The dome has been covered up for the past several months so workers could scrape the flaking paint and give it a brand new coat.
“The dome has, from time to time, over the course of years, because it was done in a latex-based paint, had started to fail, had started to flake,” said Sam Cook, director of the Department of General Services, which oversees the dome’s maintenance. “We’re removing all that flaking paint where everything failed at and getting a good base down and putting a good coat of oil-based paint on there.”
This is the third State House to be erected on State Circle and was completed toward the end of the 18th century.

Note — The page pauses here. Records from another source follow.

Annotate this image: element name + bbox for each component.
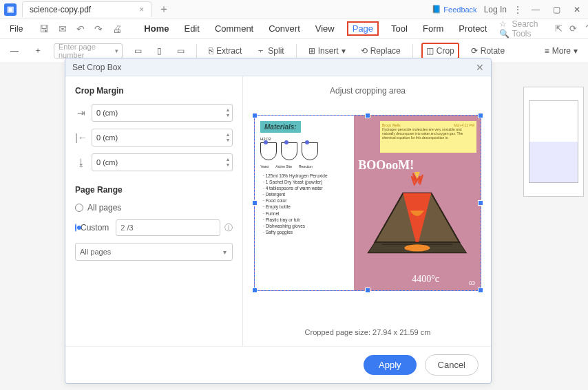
title-bar: ▣ science-copy.pdf × ＋ 📘 Feedback Log In… — [0, 0, 588, 19]
crop-handle[interactable] — [478, 288, 483, 293]
boom-text: BOOooM! — [358, 158, 414, 173]
flask-icon — [281, 142, 297, 160]
flask-icon — [302, 142, 318, 160]
crop-area[interactable]: Materials: H2O2 Yeast Active Site Reacti… — [254, 115, 481, 291]
crop-handle[interactable] — [478, 113, 483, 118]
menu-protect[interactable]: Protect — [456, 22, 490, 35]
flask-icon — [260, 142, 277, 160]
margin-top-icon: ⇥ — [75, 107, 87, 118]
cancel-button[interactable]: Cancel — [425, 354, 479, 376]
svg-point-1 — [405, 244, 430, 251]
crop-settings-pane: Crop Margin ⇥ 0 (cm)▴▾ |← 0 (cm)▴▾ ⭳ 0 (… — [65, 76, 243, 346]
redo-icon[interactable]: ↷ — [94, 23, 103, 34]
document-tab[interactable]: science-copy.pdf × — [22, 1, 151, 17]
maximize-button[interactable]: ▢ — [549, 5, 563, 14]
layout-icon-1[interactable]: ▭ — [131, 44, 145, 58]
undo-icon[interactable]: ↶ — [76, 23, 85, 34]
menu-bar: File 🖫 ✉ ↶ ↷ 🖨 Home Edit Comment Convert… — [0, 19, 588, 39]
crop-margin-title: Crop Margin — [75, 86, 233, 96]
sticky-note: Brook WellsMon 4:11 PM Hydrogen peroxide… — [380, 121, 476, 153]
crop-modal: Set Crop Box ✕ Crop Margin ⇥ 0 (cm)▴▾ |←… — [65, 58, 492, 384]
login-link[interactable]: Log In — [484, 5, 507, 14]
radio-all-pages[interactable]: All pages — [75, 203, 233, 213]
menu-home[interactable]: Home — [141, 22, 171, 35]
crop-handle[interactable] — [365, 288, 370, 293]
expand-icon[interactable]: ⌃ — [584, 23, 588, 34]
modal-title: Set Crop Box — [72, 63, 121, 72]
radio-icon — [75, 204, 83, 212]
menu-form[interactable]: Form — [420, 22, 446, 35]
materials-heading: Materials: — [260, 121, 301, 133]
adjust-label: Adjust cropping area — [254, 86, 481, 96]
insert-button[interactable]: ⊞ Insert ▾ — [305, 44, 349, 58]
menu-tool[interactable]: Tool — [388, 22, 410, 35]
page-number-label: 03 — [469, 280, 475, 286]
page-thumbnail[interactable] — [523, 87, 584, 197]
margin-top-input[interactable]: 0 (cm)▴▾ — [92, 104, 233, 122]
save-icon[interactable]: 🖫 — [39, 23, 49, 34]
margin-bottom-icon: ⭳ — [75, 157, 87, 168]
replace-button[interactable]: ⟲ Replace — [357, 44, 404, 58]
print-icon[interactable]: 🖨 — [112, 23, 122, 34]
new-tab-button[interactable]: ＋ — [158, 2, 169, 17]
layout-icon-2[interactable]: ▯ — [154, 44, 165, 58]
custom-range-input[interactable] — [116, 219, 220, 236]
menu-file[interactable]: File — [7, 23, 25, 35]
apply-button[interactable]: Apply — [364, 355, 417, 375]
modal-close-button[interactable]: ✕ — [476, 62, 484, 73]
margin-bottom-input[interactable]: 0 (cm)▴▾ — [92, 153, 233, 171]
crop-size-label: Cropped page size: 27.94 x 21.59 cm — [254, 328, 481, 336]
radio-custom[interactable]: Custom ⓘ — [75, 219, 233, 236]
page-preview-left: Materials: H2O2 Yeast Active Site Reacti… — [255, 116, 354, 290]
rotate-button[interactable]: ⟳ Rotate — [468, 44, 508, 58]
temperature-label: 4400°c — [412, 274, 439, 285]
more-button[interactable]: ≡ More ▾ — [541, 44, 581, 58]
crop-handle[interactable] — [252, 288, 258, 293]
extract-button[interactable]: ⎘ Extract — [205, 44, 245, 58]
crop-handle[interactable] — [252, 113, 258, 118]
menu-view[interactable]: View — [313, 22, 337, 35]
radio-icon-on — [75, 224, 76, 232]
page-range-select[interactable]: All pages — [75, 243, 233, 261]
more-icon[interactable]: ⋮ — [514, 5, 522, 14]
crop-handle[interactable] — [365, 113, 370, 118]
menu-convert[interactable]: Convert — [266, 22, 303, 35]
volcano-illustration — [361, 172, 474, 257]
share-icon[interactable]: ⇱ — [555, 23, 563, 34]
mail-icon[interactable]: ✉ — [59, 23, 67, 34]
crop-handle[interactable] — [252, 200, 258, 206]
margin-left-icon: |← — [75, 132, 87, 143]
page-range-title: Page Range — [75, 185, 233, 195]
app-icon: ▣ — [4, 3, 17, 16]
zoom-in-button[interactable]: ＋ — [30, 43, 45, 58]
cloud-icon[interactable]: ⟳ — [569, 23, 577, 34]
menu-comment[interactable]: Comment — [212, 22, 256, 35]
split-button[interactable]: ⫟ Split — [253, 44, 287, 58]
menu-page[interactable]: Page — [347, 21, 379, 36]
crop-button[interactable]: ◫ Crop — [421, 43, 459, 59]
zoom-out-button[interactable]: — — [7, 44, 22, 58]
modal-header: Set Crop Box ✕ — [65, 58, 491, 76]
search-tools-input[interactable]: ☆ 🔍 Search Tools — [499, 19, 538, 39]
layout-icon-3[interactable]: ▭ — [174, 44, 188, 58]
preview-pane: Adjust cropping area Materials: H2O2 Yea… — [243, 76, 491, 346]
info-icon[interactable]: ⓘ — [224, 222, 233, 234]
margin-left-input[interactable]: 0 (cm)▴▾ — [92, 129, 233, 147]
tab-title: science-copy.pdf — [30, 5, 91, 14]
feedback-link[interactable]: 📘 Feedback — [432, 5, 476, 14]
crop-handle[interactable] — [478, 200, 483, 206]
window-close-button[interactable]: ✕ — [570, 5, 584, 14]
modal-footer: Apply Cancel — [65, 346, 491, 383]
page-number-input[interactable]: Enter page number — [54, 43, 123, 58]
minimize-button[interactable]: — — [529, 5, 543, 14]
tab-close-icon[interactable]: × — [139, 5, 144, 14]
page-preview-right: Brook WellsMon 4:11 PM Hydrogen peroxide… — [354, 116, 481, 290]
materials-list: 125ml 10% Hydrogen Peroxide1 Sachet Dry … — [260, 173, 348, 235]
menu-edit[interactable]: Edit — [181, 22, 202, 35]
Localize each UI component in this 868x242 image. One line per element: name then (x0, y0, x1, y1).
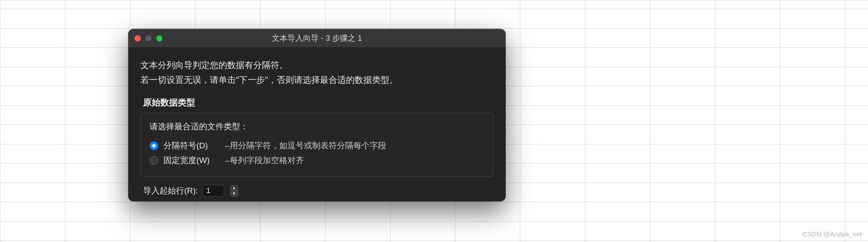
start-row-group: 导入起始行(R): ▲ ▼ (140, 185, 493, 197)
text-import-wizard-dialog: 文本导入向导 - 3 步骤之 1 文本分列向导判定您的数据有分隔符。 若一切设置… (128, 29, 506, 201)
radio-icon[interactable] (150, 141, 158, 150)
section-original-data-type-label: 原始数据类型 (140, 97, 493, 108)
dialog-body: 文本分列向导判定您的数据有分隔符。 若一切设置无误，请单击"下一步"，否则请选择… (128, 47, 506, 201)
minimize-icon[interactable] (145, 35, 152, 42)
radio-description: –每列字段加空格对齐 (225, 155, 304, 166)
zoom-icon[interactable] (156, 35, 163, 42)
start-row-field[interactable] (202, 185, 224, 197)
radio-label: 分隔符号(D) (163, 140, 220, 151)
titlebar[interactable]: 文本导入向导 - 3 步骤之 1 (128, 29, 506, 47)
close-icon[interactable] (134, 35, 141, 42)
start-row-stepper[interactable]: ▲ ▼ (230, 185, 238, 196)
file-type-panel: 请选择最合适的文件类型： 分隔符号(D) –用分隔字符，如逗号或制表符分隔每个字… (140, 113, 493, 177)
window-title: 文本导入向导 - 3 步骤之 1 (128, 33, 506, 43)
radio-description: –用分隔字符，如逗号或制表符分隔每个字段 (225, 140, 386, 151)
radio-label: 固定宽度(W) (163, 155, 220, 166)
intro-line-1: 文本分列向导判定您的数据有分隔符。 (140, 58, 493, 72)
file-type-prompt: 请选择最合适的文件类型： (150, 121, 484, 132)
start-row-input[interactable] (203, 186, 224, 195)
watermark: CSDN @Andya_net (803, 230, 862, 238)
start-row-label: 导入起始行(R): (143, 185, 198, 196)
radio-fixed-width[interactable]: 固定宽度(W) –每列字段加空格对齐 (150, 153, 484, 168)
intro-line-2: 若一切设置无误，请单击"下一步"，否则请选择最合适的数据类型。 (140, 72, 493, 87)
stepper-down-icon[interactable]: ▼ (231, 191, 238, 196)
window-controls (134, 35, 163, 42)
intro-text: 文本分列向导判定您的数据有分隔符。 若一切设置无误，请单击"下一步"，否则请选择… (140, 58, 493, 87)
stepper-up-icon[interactable]: ▲ (231, 186, 238, 191)
radio-delimited[interactable]: 分隔符号(D) –用分隔字符，如逗号或制表符分隔每个字段 (150, 138, 484, 153)
radio-icon[interactable] (150, 156, 158, 165)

The dome is the largest in the country that is made entirely of wood, according to the Maryland State House website.
It is the only state capitol to have served as the nation’s capitol building. The Continental Congress met in the Old Senate Chamber from November 1783 to August 1784.
During that time, George Washington resigned his commission as Commander in Chief of the Continental Army before Congress. Also, the official end to the Revolutionary War was marked with the ratification of the Treaty of Paris.
Joseph Clark, the State House’s architect, constructed the dome so that there would be eight different views of Annapolis from atop its balcony. Thomas Jefferson and James Madison spent a few hours on the balcony in September 1790 with a couple of friends.
After the maintenance is done, the dome is supposed to look like it did before the scaffolding went up, just newer.